Все трое неторопливо отложили на соседние маты каски, сняли висящие за спинами автоматы, начали расстёгивать ремни, словно выполняя какой-то многократно повторённый ритуал. Всё происходило просто, обыденно – вот пришли они домой с работы, после тяжёлой смены, натрудившиеся, уставшие, но довольные, а тут их ждёт жена и заслуженная награда.
Внезапно очнувшись, освободившись от навалившегося оцепенения, Настя попыталась вскочить, но человек в балаклаве и блондин были настороже, резво схватили её с двух сторон, прижали к мату, задрали сарафан, сдёрнули бельё. Настя забилась в их жёстких руках, всхлипнула, обмякла и замерла.
– Гы, – хрипло выдохнул стоявший до того неподвижно Дрыщ – Бритая пи@да! Во, шалава!
Сержант, так и не снявший ни балаклаву, ни перчатки, повернулся к нему:
– Что, в первый раз такое видишь? А ваши деревенские так мохнатые и ходят?
– Да ты чё, – возмутился тот, не отрывая взгляд от Настиной промежности. – У нас девки приличные, не шлюхи какие.
– Да он вообще первый раз бабу голую видит, – хмыкнул блондин. Дрыщ хотел ответить, но сержант перебил, – Давай, Ромео, не тяни. Ты не один тут.

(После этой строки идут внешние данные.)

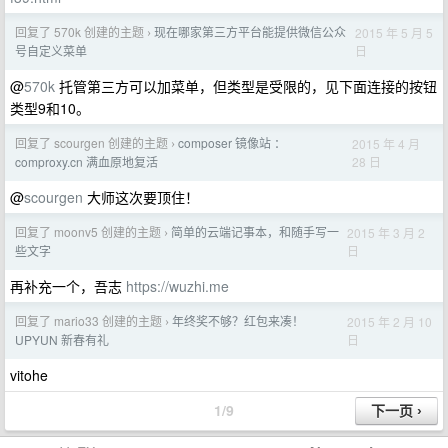
回复了 570k 创建的主题
现在哪家第三方平台能提供微信公众
2015 年 5 月 5
›
日
号自定义菜单
@
570k
托管第三方可以加菜单，但类型是受限的，见下面连接的按钮
类型9和10。
回复了 scourgen 创建的主题
composer 镜像站 ：
2015 年 4 月
›
28 日
comproxy.cn 满血原地复活
@
scourgen
大师这次要顶住！
回复了 moonv5 创建的主题
简单的云端记事本，和随手写一
2015 年 3 月 2
›
日
些文字
再补充一个，吾志
https://wuzhi.me
回复了 mario33 创建的主题
年终奖不够？红包来凑！
2015 年 2 月 10
›
日
UPYUN 新春有礼
vitohe
1/9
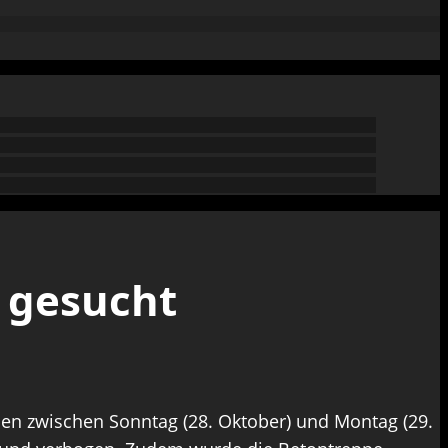
 gesucht
n zwischen Sonntag (28. Oktober) und Montag (29.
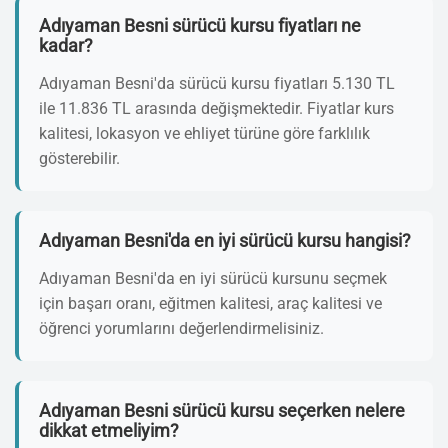
Adıyaman Besni sürücü kursu fiyatları ne
kadar?
Adıyaman Besni'da sürücü kursu fiyatları 5.130 TL
ile 11.836 TL arasında değişmektedir. Fiyatlar kurs
kalitesi, lokasyon ve ehliyet türüne göre farklılık
gösterebilir.
Adıyaman Besni'da en iyi sürücü kursu hangisi?
Adıyaman Besni'da en iyi sürücü kursunu seçmek
için başarı oranı, eğitmen kalitesi, araç kalitesi ve
öğrenci yorumlarını değerlendirmelisiniz.
Adıyaman Besni sürücü kursu seçerken nelere
dikkat etmeliyim?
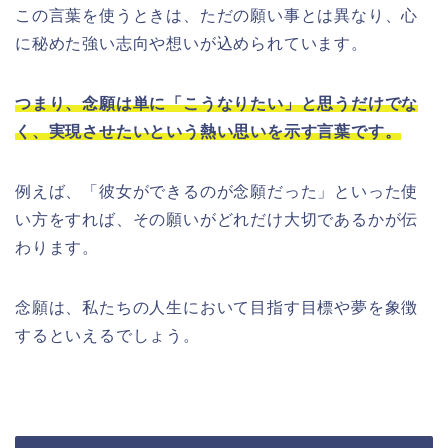
この言葉を使うときは、ただの願い事とは異なり、心
に秘めた強い志向や想いが込められています。
つまり、念願は単に「こうなりたい」と思うだけでな
く、実現させたいという熱い思いを示す言葉です。
例えば、「彼女ができるのが念願だった」といった使
い方をすれば、その願いがどれだけ大切であるかが伝
わります。
念願は、私たちの人生において目指す目標や夢を象徴
するといえるでしょう。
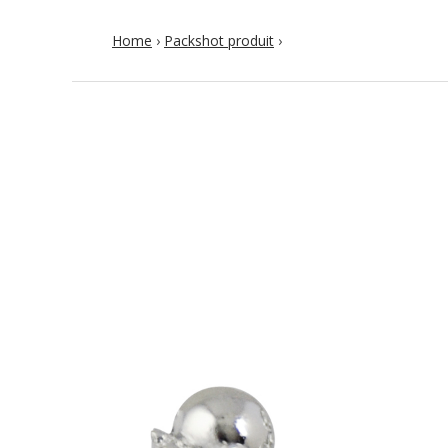
Home
›
Packshot produit
›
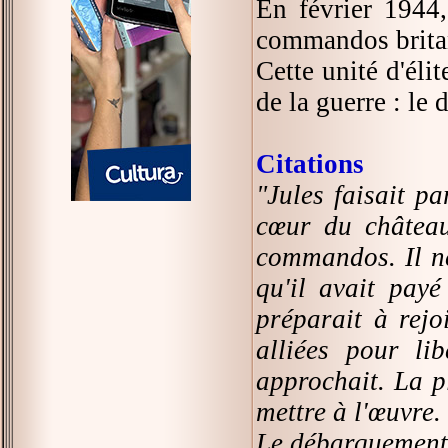
En février 1944,
commandos brita
Cette unité d'éli
de la guerre : le
Citations
"Jules faisait pa
cœur du château
commandos. Il ne 
qu'il avait payé
préparait à rejo
alliées pour li
approchait. La p
mettre à l'œuvre.
Le débarquement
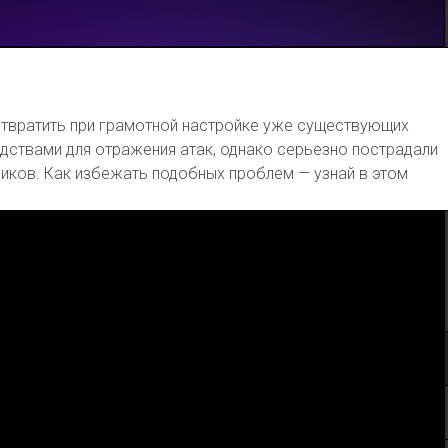
твратить при грамотной настройке уже существующих
дствами для отражения атак, однако серьезно пострадали
ников. Как избежать подобных проблем — узнай в этом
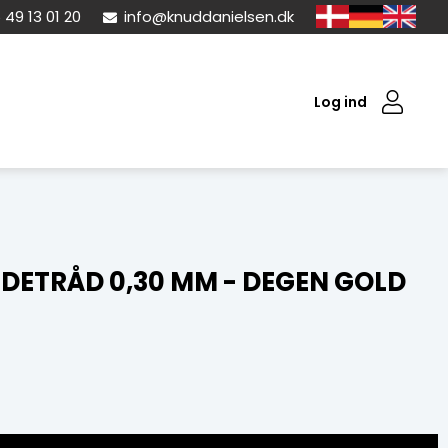
 49 13 01 20
info@knuddanielsen.dk
Log ind
DETRÅD 0,30 MM - DEGEN GOLD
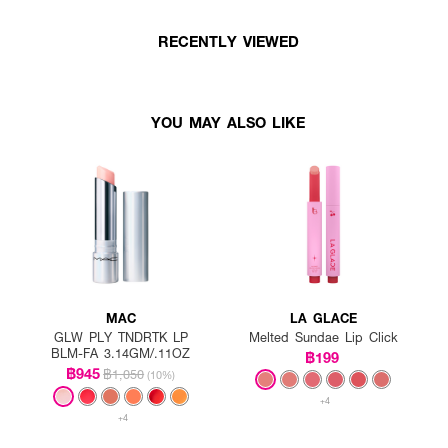
RECENTLY VIEWED
YOU MAY ALSO LIKE
MAC
LA GLACE
GLW PLY TNDRTK LP
Melted Sundae Lip Click
BLM-FA 3.14GM/.11OZ
฿199
฿945
฿1,050
(10%)
+4
+4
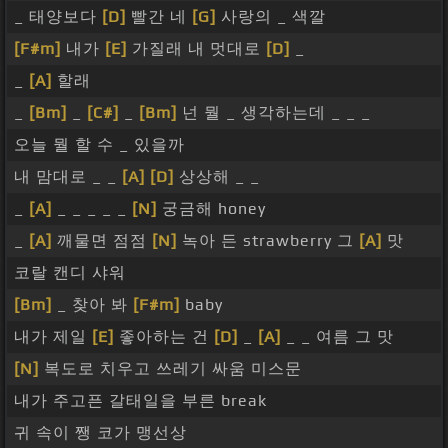
_ 태양보다
[D]
빨간 네
[G]
사랑의 _ 색깔
[F#m]
내가
[E]
가질래 내 멋대로
[D]
_
_
[A]
할래
_
[Bm]
_
[C#]
_
[Bm]
넌 뭘 _ 생각하는데 _ _ _
오늘 뭘 할 수 _ 있을까
내 맘대로 _ _
[A]
[D]
상상해 _ _
_
[A]
_ _ _ _ _
[N]
궁금해 honey
_
[A]
깨물면 점점
[N]
녹아 든 strawberry 그
[A]
맛
코랄 캔디 샤워
[Bm]
_ 찾아 봐
[F#m]
baby
내가 제일
[E]
좋아하는 건
[D]
_
[A]
_ _ 여름 그 맛
[N]
복도로 치우고 쓰레기 싸움 미스문
내가 주고픈 갈태일을 부른 break
귀 속이 쨍 코가 맹선상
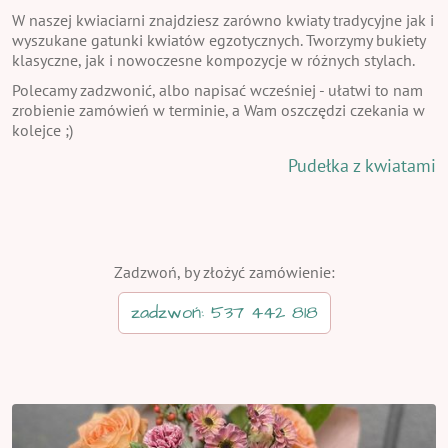
W naszej kwiaciarni znajdziesz zarówno kwiaty tradycyjne jak i
wyszukane gatunki kwiatów egzotycznych. Tworzymy bukiety
klasyczne, jak i nowoczesne kompozycje w różnych stylach.
Polecamy zadzwonić, albo napisać wcześniej - ułatwi to nam
zrobienie zamówień w terminie, a Wam oszczędzi czekania w
kolejce ;)
Pudełka z kwiatami
Zadzwoń, by złożyć zamówienie:
zadzwoń: 537 442 818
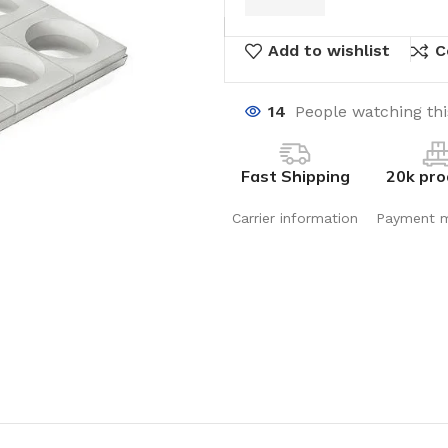
Add to wishlist
C
14
People watching th
Fast Shipping
20k pro
Carrier information
Payment 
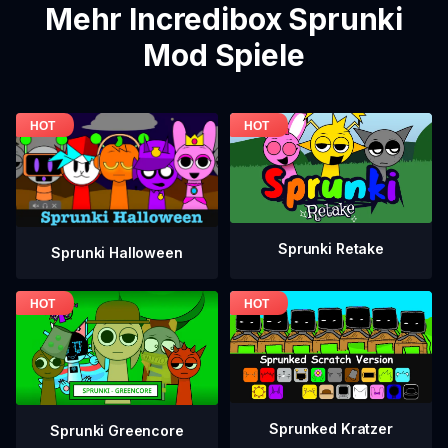
Mehr Incredibox Sprunki
Mod Spiele
Sprunki Retake
Sprunki Halloween
Sprunked Kratzer
Sprunki Greencore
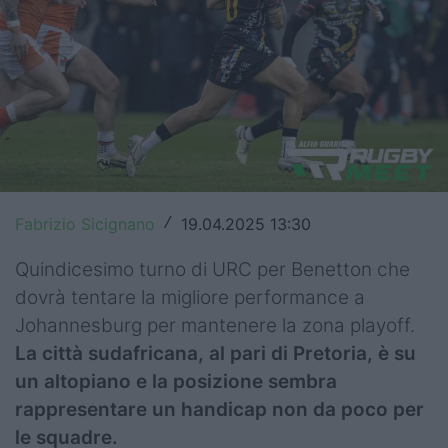
Top14
Premiership
Champions Cup
Challenge Cup
World Rugby
Fabrizio Sicignano
19.04.2025 13:30
/
Rugby World Cup
Quindicesimo turno di URC per Benetton che
Super Rugby
dovrà tentare la migliore performance a
Johannesburg per mantenere la zona playoff.
Rugby in TV
La città sudafricana, al pari di Pretoria, è su
Mercato
un altopiano e la posizione sembra
rappresentare un handicap non da poco per
Serie A Elite
le squadre.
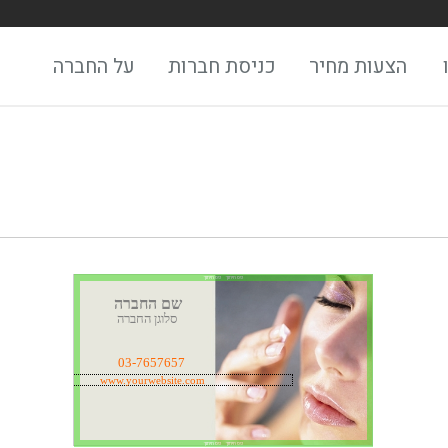
הצעות מחיר
כניסת חברות
על החברה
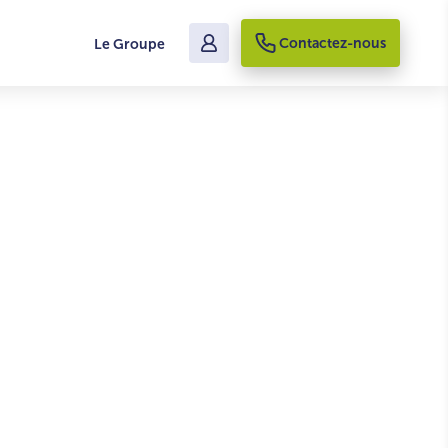
Voir les terrains disponibles
Contacter un conseiller
Contactez-nous
Le Groupe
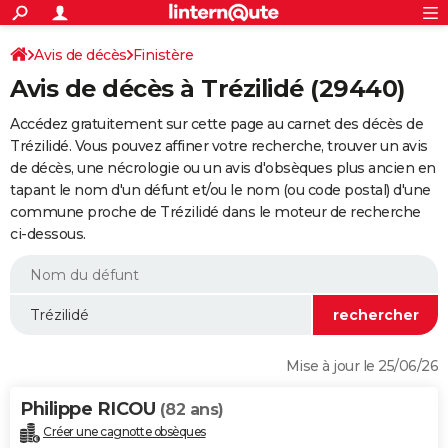
ACTUALITÉS
Connexion
S'inscrire
Avis de décès
Finistère
Rechercher
Société
Education
Villes
Politique
Faits Divers
Monde
+
SPORT
Avis de décès à Trézilidé (29440)
Football
Cyclisme
Forum
Coupe du monde 2026
Tennis
Rugby
CULTURE
Accédez gratuitement sur cette page au carnet des décès de
TNT
Cinéma
Musique
Programme TV
Streaming
Sorties cinéma
+
Trézilidé. Vous pouvez affiner votre recherche, trouver un avis
FINANCE
de décès, une nécrologie ou un avis d'obsèques plus ancien en
Impôts
Immobilier
Banque
Crédit
Retraite
Epargne
Risques naturels par ville
Assurance
AUTO
tapant le nom d'un défunt et/ou le nom (ou code postal) d'une
commune proche de Trézilidé dans le moteur de recherche
Réserver un essai
Berlines
Forum auto
Essais
Citadines
SUV
+
HIGH-TECH
ci-dessous.
Meilleur smartphone
Ordinateurs
Guide high-tech
Mobiles
Internet
Jeux vidéo
+
BRICOLAGE
Aménagement intérieur
Cuisine
Jardinage
+
Forum
Extérieur
Salle de bains
Rangement
WEEK-END
Escapades
Expositions
Week-end nature
Guides de France
Patrimoine
Musées
+
LIFESTYLE
Mise à jour le 25/06/26
Bien-être
Mode
+
Art de vivre
Loisirs
Modes de vie
SANTE
Philippe RICOU
(82 ans)
Guide de la santé
Médicaments
+
Alimentation
Maladies
Sommeil
VOYAGE
Créer une cagnotte obsèques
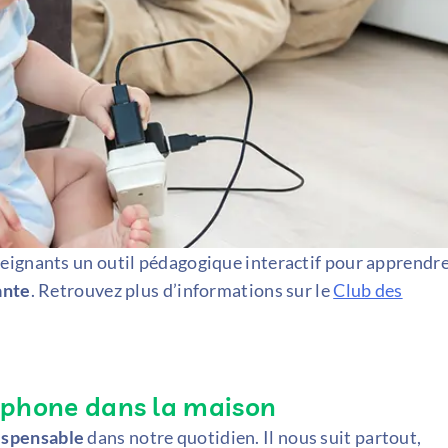
eignants un outil pédagogique interactif pour apprendr
ante
. Retrouvez plus d’informations sur le
Club des
éléphone dans la maison
dispensable
dans notre quotidien. Il nous suit partout,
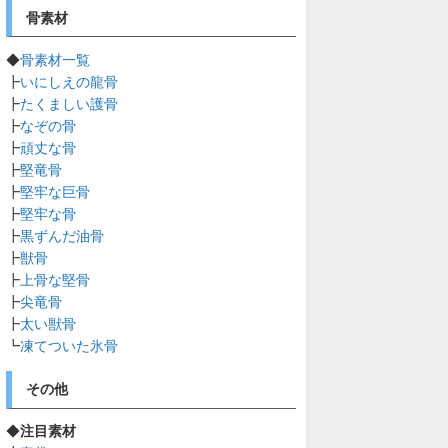
骨素材
◆
骨素材一覧
┣
いにしえの龍骨
┣
たくましい護骨
┣
なぞの骨
┣
頑丈な骨
┣
堅竜骨
┣
堅牢な巨骨
┣
堅牢な骨
┣
黒ずんだ油骨
┣
獣骨
┣
上骨な堅骨
┣
尖竜骨
┣
太い獣骨
┗
凍てついた氷骨
その他
◆
注目素材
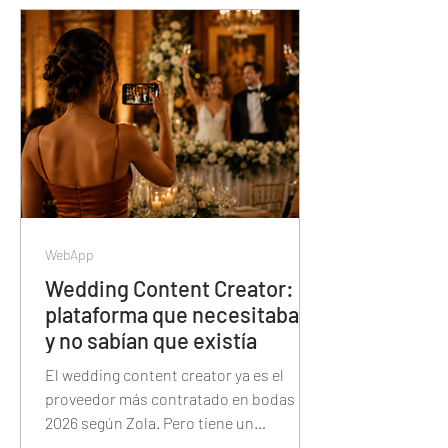
segundos — y cómo esa misma
plataforma también tiene el álbum de
fotos, la proyección, las trivias y el
sorteo de la noche.
WebApp
Wedding Content Creator: la
plataforma que necesitaban
y no sabían que existía
El wedding content creator ya es el
proveedor más contratado en bodas de
2026 según Zola. Pero tiene un
problema: Instagram no fue diseñado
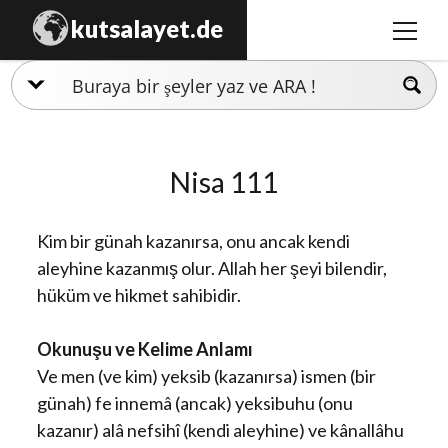
kutsalayet.de
menüy
aç
İslamiyet
Hristiyanlık
Nisa 111
Musevilik
Zerdüştlük
Kim bir günah kazanırsa, onu ancak kendi
Ezidilik
aleyhine kazanmış olur. Allah her şeyi bilendir,
hüküm ve hikmet sahibidir.
Hinduizm
Okunuşu ve Kelime Anlamı
Ve men (ve kim) yeksib (kazanırsa) ismen (bir
günah) fe innemâ (ancak) yeksibuhu (onu
kazanır) alâ nefsihî (kendi aleyhine) ve kânallâhu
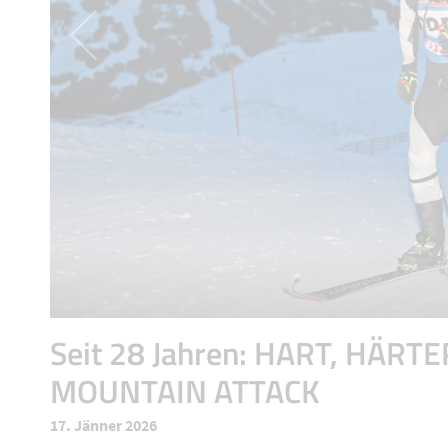
Seit 28 Jahren: HART, HÄRTE
MOUNTAIN ATTACK
17. Jänner 2026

Следующим после Дрыща на маты забрался блондин. Довольный Дрыщ наблюдал за ним, пуская слюни. Сержант поначалу крепко держал Настю, потом, видя, что лежит она безучастно и не сопротивляется, и даже не кричит, хватку ослабил, а после и вовсе отпустил её руки, отошёл в сторону и закурил.
Блондин отдуваясь сполз на пол и кивнул ему.
– Давай. Твоя очередь.
– Неохота что-то, – отозвался сержант, достал из подсумка фляжку и сделал большой глоток. – Настроение куда-то пропало. Да и эта, – кивнул он на неподвижную Настю, – лежит, как неживая. Бревно.
– Ишь ты, – издевательски изумился блондин, застёгивая галифе. – А ты значит, хочешь, что б она тебе ещё и подмахивала? Ну, ты, б@я, эстет.
– Пошёл ты, – вяло отозвался тот, снова прикладываясь к фляжке.
– Ну, если никто не хочет, так я тогда ещё разок, – неожиданно вмешался Дрыщ и снова полез на маты.
Сержант сплюнул, подхватил автомат, каску и направился к выходу.
– Эй, Гульд, – окликнул его, недобро прищурившись, блондин. – Так не договаривались. Из наряда надо вернуться вместе.
– Я снаружи подожду, – долетело из темноты коридора.
*
– Надо бы девку в расход. – сказал блондин и посмотрел на Дрыща. Втроём с сержантом они сидели на кирпичах у входа в школу, курили и отхлёбывали из фляжки, передавая её по кругу и запивая водой из Настиной бутыли. Солнце уже перевалило через зенит и безжалостно выжигало всё, не успевшее спрятаться в укрытии, но в тени разросшихся клёнов, захвативших за два года войны школьный двор, было прохладно. – Жаловаться может побежать.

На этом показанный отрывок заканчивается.